▶ **TASK OBJECTIVE**
Output a character-exact copy of the data, images removed.

▶ **SUPPLIED INFORMATION**
★ ★ ★ ★

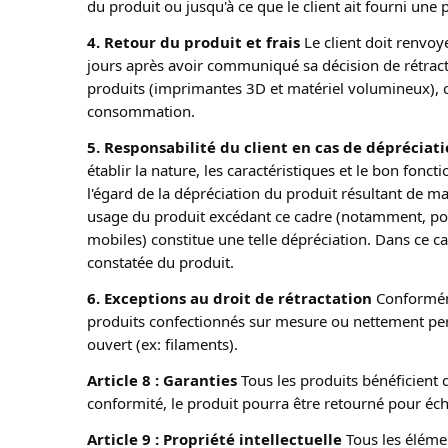
du produit ou jusqu'à ce que le client ait fourni une 
4. Retour du produit et frais
 Le client doit renvoye
jours après avoir communiqué sa décision de rétractat
produits (imprimantes 3D et matériel volumineux), ces
consommation.
5. Responsabilité du client en cas de dépréciat
établir la nature, les caractéristiques et le bon fo
l'égard de la dépréciation du produit résultant de ma
usage du produit excédant ce cadre (notamment, pou
mobiles) constitue une telle dépréciation. Dans ce 
constatée du produit.
6. Exceptions au droit de rétractation
 Conformém
produits confectionnés sur mesure ou nettement per
ouvert (ex: filaments).
Article 8 : Garanties
 Tous les produits bénéficient 
conformité, le produit pourra être retourné pour 
Article 9 : Propriété intellectuelle
 Tous les éléme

★ ★ ★ ★

▶ **RESULT**
du produit ou jusqu'à ce que le client ait fourni une 
4. Retour du produit et frais
 Le client doit renvoye
jours après avoir communiqué sa décision de rétractat
produits (imprimantes 3D et matériel volumineux), ces
consommation.
5. Responsabilité du client en cas de dépréciat
établir la nature, les caractéristiques et le bon fo
l'égard de la dépréciation du produit résultant de ma
usage du produit excédant ce cadre (notamment, pou
mobiles) constitue une telle dépréciation. Dans ce 
constatée du produit.
6. Exceptions au droit de rétractation
 Conformém
produits confectionnés sur mesure ou nettement per
ouvert (ex: filaments).
Article 8 : Garanties
 Tous les produits bénéficient 
conformité, le produit pourra être retourné pour 
Article 9 : Propriété intellectuelle
 Tous les éléme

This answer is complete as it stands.